Pink Lady Apples & Fuji Apples
Cayuma Orchards, New Cayuma, CA
A cross between the Golden Delicious and Lady Williams, the Pink Lady is a crisp and juicy apple with a tart finish. A creamy white colored flesh that resists browning makes this an excellent apple for salads and slicing. Also a modern day favorite for eating out of hand. A cross between the Golden Delicious and Lady Williams, the Pink Lady is a crisp and juicy apple with a tart finish. A creamy white colored flesh that resists browning makes this an excellent apple for salads and slicing. Also a modern day favorite for eating out of hand. Fujis are a cross between Red Delicious and Ralls Janet, an heirloom apple dating back to Thomas Jeffrson. Fujis are loved by many for their crisp, sweet, and juicy character.

Hayward Kiwi
Chiechi Farms, Live Oak, CA
Originally known as the Chinese gooseberry due to its Chinese orgins. Hawyward Wright, a New Zealand nurseryman propagated his plants by grafting and they eventually became the preferred cultivar of growers due to their sweet flavor and thin skin.

Navel Oranges
Etheridge Farm, Dinuba, CA
California Navel Oranges are considered to be the best Navels for eating out of hand. They have a thick skin that is easy to peel, are seedless, and have a meaty and sweet flesh that makes them a perfect snack. Navels are also great for juicing and cooking.

Murcott Tangerines
Etheridge Farm, Dinuba, CA
Murcott Tangerines are late season tangerine known for their rich flavor and deeply hued flesh and juice. Their small size and sweet juice makes them a favorite with little ones.
Moro Blood Oranges
Frog Hollow Farm, Brentwood, CA
A beautiful orange to deep red flesh is revealed when you slice open a Tarocco. The flesh of the blood orange is firmer and more dense than an orange and its flavor is a little more tart. These beauties sweeten and darken in color as the season progresses.

A Note from Farmer Al

Dear CSA Members,

What a splendid day we had for our 3rd annual Blossom Walk. The farm was a palette of pinks, purples and fluffy white as we strolled through the trees to the bees.

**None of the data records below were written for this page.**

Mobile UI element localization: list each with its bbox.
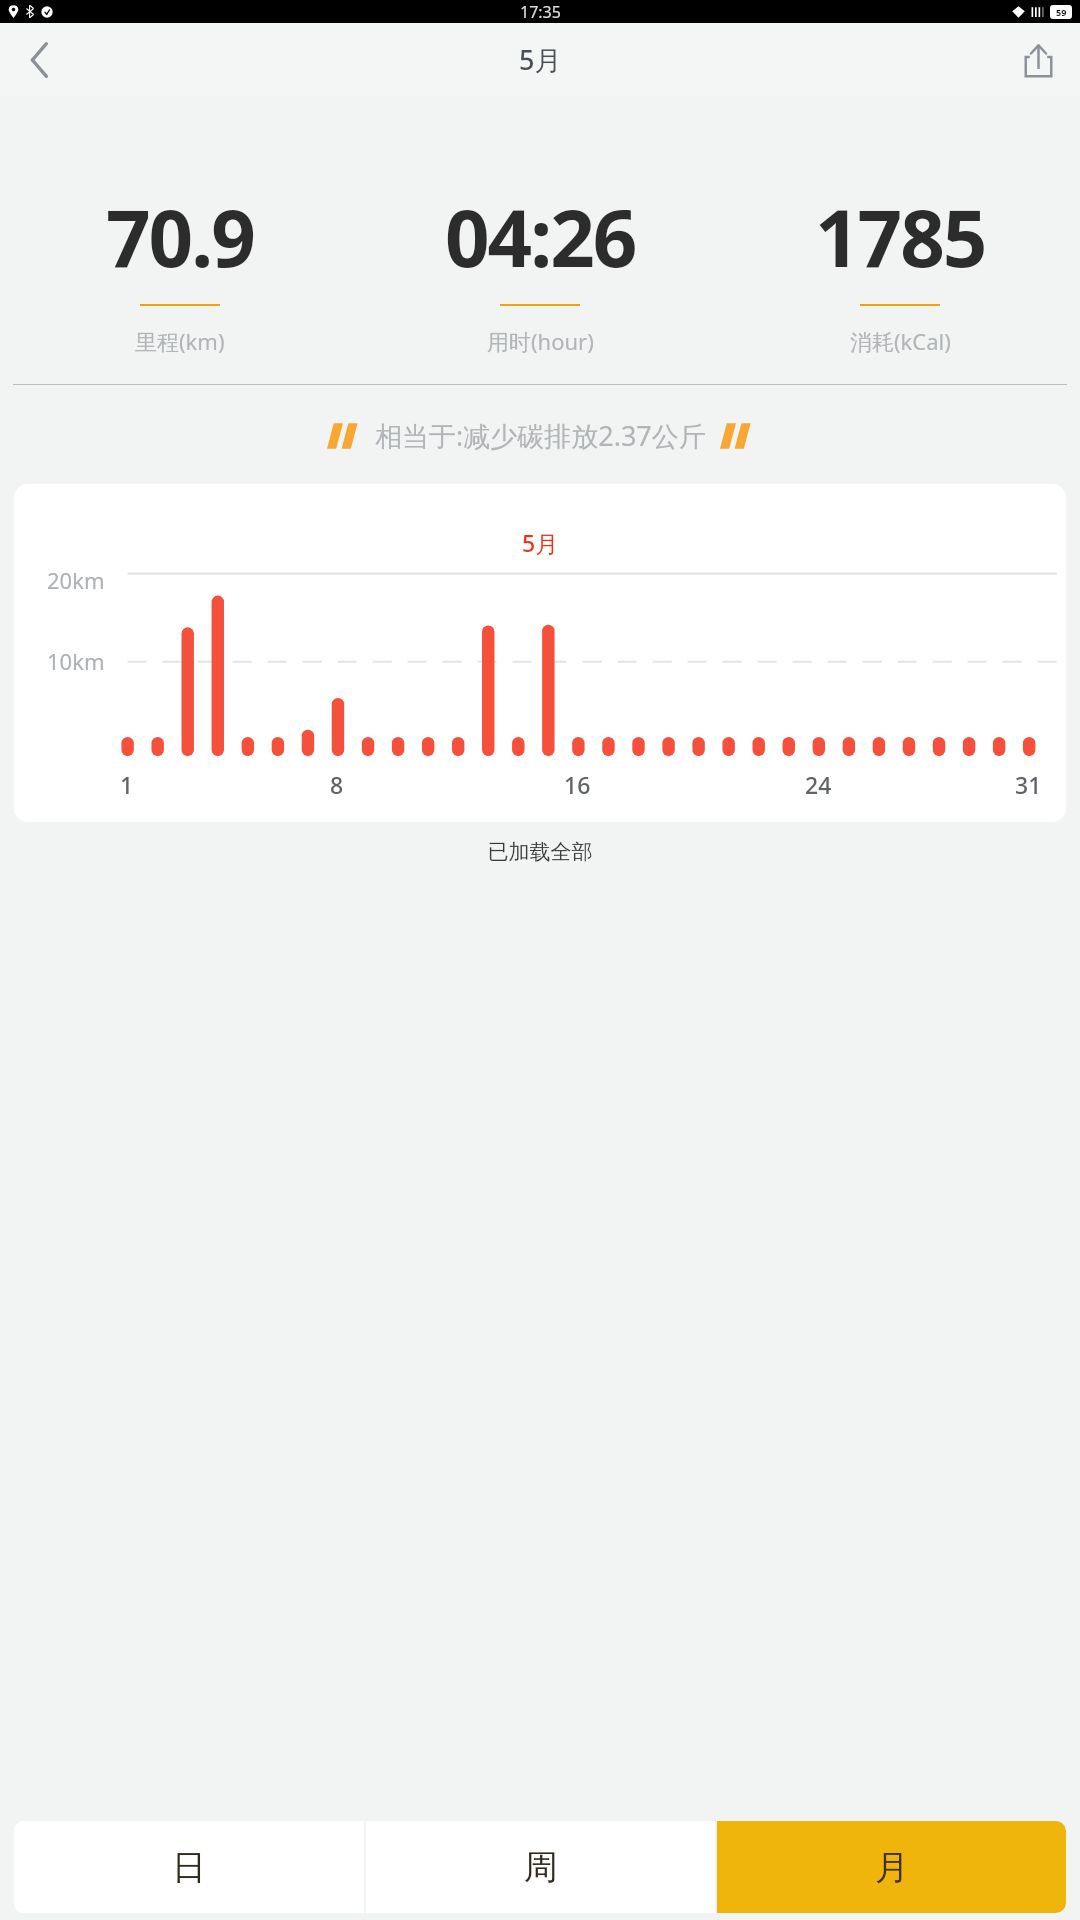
button[interactable]: Share <box>1010 32 1066 88</box>
staticText: 5月 <box>519 41 562 78</box>
button[interactable]: Back <box>12 32 68 88</box>
staticText: 10km <box>47 646 105 676</box>
staticText: 24 <box>805 769 832 800</box>
staticText: 16 <box>564 769 591 800</box>
staticText: 消耗(kCal) <box>850 326 951 356</box>
staticText: 17:35 <box>520 1 561 23</box>
button[interactable]: 5月 <box>14 484 1066 822</box>
staticText: 20km <box>47 565 105 595</box>
staticText: 5月 <box>522 527 559 558</box>
button[interactable]: 日 <box>14 1821 364 1913</box>
staticText: 相当于:减少碳排放2.37公斤 <box>375 417 706 454</box>
staticText: 59 <box>1056 6 1067 18</box>
button[interactable]: 1785 <box>720 184 1080 356</box>
staticText: 周 <box>524 1846 558 1889</box>
staticText: 日 <box>172 1846 206 1889</box>
staticText: 70.9 <box>106 184 254 290</box>
staticText: 1 <box>120 769 134 800</box>
button[interactable]: 月 <box>717 1821 1066 1913</box>
staticText: 8 <box>330 769 344 800</box>
button[interactable]: 04:26 <box>360 184 720 356</box>
staticText: 1785 <box>815 184 986 290</box>
button[interactable]: 周 <box>366 1821 715 1913</box>
staticText: 用时(hour) <box>487 326 594 356</box>
staticText: 里程(km) <box>135 326 225 356</box>
staticText: 31 <box>1015 769 1042 800</box>
button[interactable]: 70.9 <box>0 184 360 356</box>
staticText: 04:26 <box>445 184 636 290</box>
staticText: 月 <box>875 1846 909 1889</box>
staticText: 已加载全部 <box>0 839 1080 865</box>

Alan Hawkins, resident bee-keeper, was poetic about his Italian honey bees, their history, their vital role in production of our food, and their recent challenges of survival in the modern world of industrial agriculture and environmental degradation.

He says his bees are doing better than most bees in California and he attributes their health to the abundance and diversity of flora planted here at Frog Hollow Farm for the native bee project. And the lush ground-cover of naturally occurring weeds like mustard, shepherd’s purse, henbit, and fiddleneck also provide nectar and pollen to help his colonies survive the cold winter months. So, bees are happy, I am happy and hopefully all of you, the folks who actually eat this fruit, will be very happy!

We all ambled back to our lunch area of tables set amidst a mix of passionate pink peach blossoms and enjoyed our picnics. Then Sara Leon Geurrero from Dr. Gordon Frankie’s UC Berkeley Native Bee research group spoke to us about the natives….bees of course. Two years into this 10 year research program, they’ve identified 50 species of native bees found here at Frog Hollow. She had display boxes of them to show us (think bees mounted on pins in a glass covered case, with identification next to each specimen in tiny print). There is “Bob” (blue orchard bee), and “green carpenter”, the “head-bonker bee” (Sara’s favorite because one actually bonked her on the head one time), bumble bees, and a host of others. After we examined the “targets”, we were given nets to seek and capture. In no time at all, kids were back to show us their prizes, and Sara may have inspired some future bee fanatics to help carry on her work.

Special thanks from us all go to Lael Gerhart for organizing this beautiful day, and to every member of our staff who worked to make it so enjoyable.